De interés especial es la segunda parte del libro, titulada “El spleen de Madriz” (de nuevo el Modernismo, con su abulia y, como veremos, su malditismo). En un autobús de cercanías la poeta recorre una ciudad muerta, que languidece en un hastío irreversible que parece contagiarla, o ella contagiar a la ciudad desrealizándola con su mirada lírica.
El tema de las ciudades muertas es otro tópico modernista; se inicia en 1894 con Bruges la morte de Rodenbach y culminará en la pintura de la Venecia agonizante de El fuego de D’Annunzio y La muerte en Venecia de Thomas Mann. Luna Miguel, siguiendo al Valle-Inclán de Luces de bohemia, dibuja con trazos expresionistas y decadentes un Madrid “absurdo, brillante y hambriento” plagado de prostitutas, con las cuales ya Manuel Machado hermanó a los poetas en “Antífona”, en tanto que ambos pretenden vender lo inapreciable: el cuerpo y la poesía.
El viaje constituye un descenso al interior de la poeta, al final del cual encontrará su propia voz poética (y creo que la ha encontrado). Del mismo modo que en la Divina comedia de Dante, se trata de un viaje iniciático en el que a la poeta se le presenta la dura prueba de resistir a las deprimentes visiones que la rodean, literaria y socialmente, siguiendo la estructura mítica del héroe que ya esbozó Mircea Eliade. La ciudad en la poesía de Luna Miguel se debe entender como actualización del tópico del locus horribilis, como también atestiguan otros poemas como “Parque de los yonquis”.
El “Notturno 223, sexta parte” constituiría la culminación de este viaje iniciático. En ella, la voz poética se coloca las máscaras de diversas corrientes poéticas para, al final, llegar al fondo del Inferno, de su propia carne que aúlla, y encontrar allí su voz personal para evocar a la noche.

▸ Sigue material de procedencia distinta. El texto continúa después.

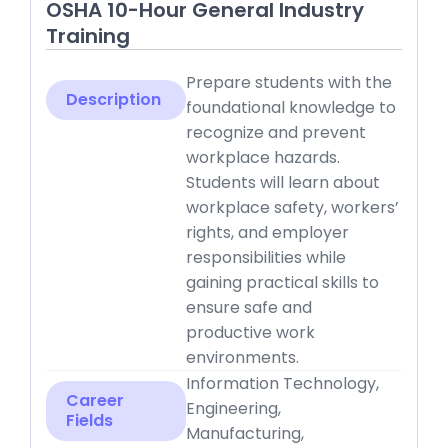
OSHA 10-Hour General Industry
Training
Prepare students with the
Description
foundational knowledge to
recognize and prevent
workplace hazards.
Students will learn about
workplace safety, workers’
rights, and employer
responsibilities while
gaining practical skills to
ensure safe and
productive work
environments.
Information Technology,
Career
Engineering,
Fields
Manufacturing,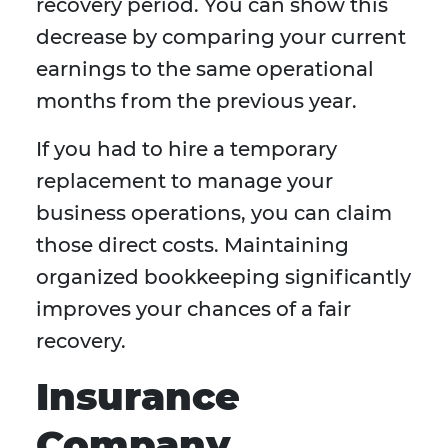
recovery period. You can show this
decrease by comparing your current
earnings to the same operational
months from the previous year.
If you had to hire a temporary
replacement to manage your
business operations, you can claim
those direct costs. Maintaining
organized bookkeeping significantly
improves your chances of a fair
recovery.
Insurance
Company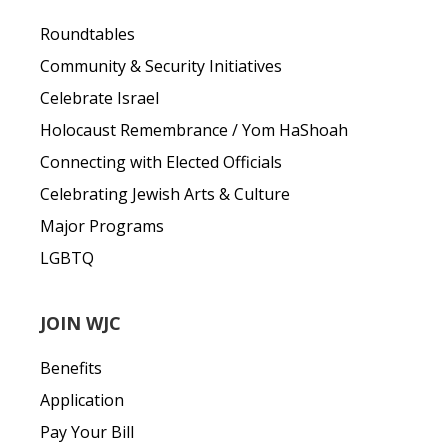
Roundtables
Community & Security Initiatives
Celebrate Israel
Holocaust Remembrance / Yom HaShoah
Connecting with Elected Officials
Celebrating Jewish Arts & Culture
Major Programs
LGBTQ
JOIN WJC
Benefits
Application
Pay Your Bill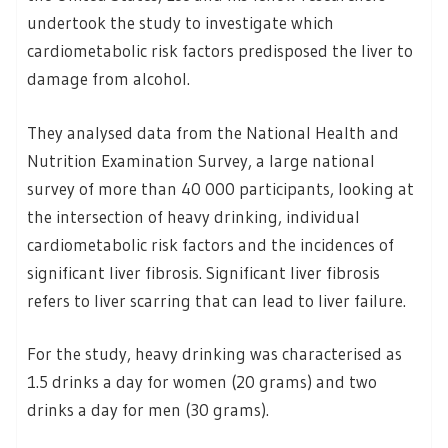
undertook the study to investigate which
cardiometabolic risk factors predisposed the liver to
damage from alcohol.
They analysed data from the National Health and
Nutrition Examination Survey, a large national
survey of more than 40 000 participants, looking at
the intersection of heavy drinking, individual
cardiometabolic risk factors and the incidences of
significant liver fibrosis. Significant liver fibrosis
refers to liver scarring that can lead to liver failure.
For the study, heavy drinking was characterised as
1.5 drinks a day for women (20 grams) and two
drinks a day for men (30 grams).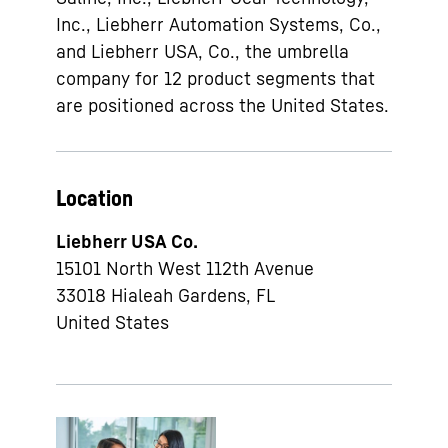
Inc., Liebherr Automation Systems, Co.,
and Liebherr USA, Co., the umbrella
company for 12 product segments that
are positioned across the United States.
Location
Liebherr USA Co.
15101 North West 112th Avenue
33018
Hialeah Gardens, FL
United States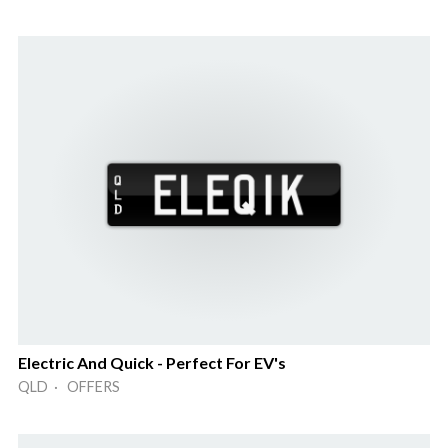
Electric And Quick - Perfect For EV's
QLD · OFFERS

Algo que valoro epecialmente es que la autora no reniega de la tradición literaria al reivindicar a lo punk la poesía: los gorriones de Catulo están ahí para recordarnos que, para ser “modernos”, es preciso volver la vista atrás y beber de los clásicos que, pese a todo, jamás morirán. Así, se enfrenta la Poeta se enfrenta al Narrador en un pugilato sexual, reprochándole su desprecio por todo el “lirismo griego”, por “el latinajo”.
En una sociedad exenta de ideales y espiritualidad donde todo es caduco y el amor se ha convertido en una actividad de usar y tirar -cuánto daño le hacen a Luna las palabras de Fréderic Beigbeder-, la poeta se considera justamente maldita, o mejor, maldicha. El poema adquiere en este contexto una función claramente subversiva; se convierte en “una piedra de coca”, temida y capaz de hacer explotar el mundo conocido por los aires. Esto adquiere mayor sentido cuando se recuerda a la voz poética conectando con los yonquis del parque, con las prostitutas callejeras.
Con sólo veinte años, Luna Miguel lanza un aullido que resuena en todo el panorama literario nacional. Tras hundir los pies en las inmundicias de una sociedad muerta y destruida por la comodidad y la falta de valores, cuando no de sentimientos, nuestra poeta reivindica la necesidad de la lírica a pesar de todo. Porque todavía queda mucho que decir. Los cerebros podrán haber sido destruidos por el emoticono, pero recurriendo de nuevo a Bécquer, se vislumbra la certeza en una voz muy joven: habrá poesía.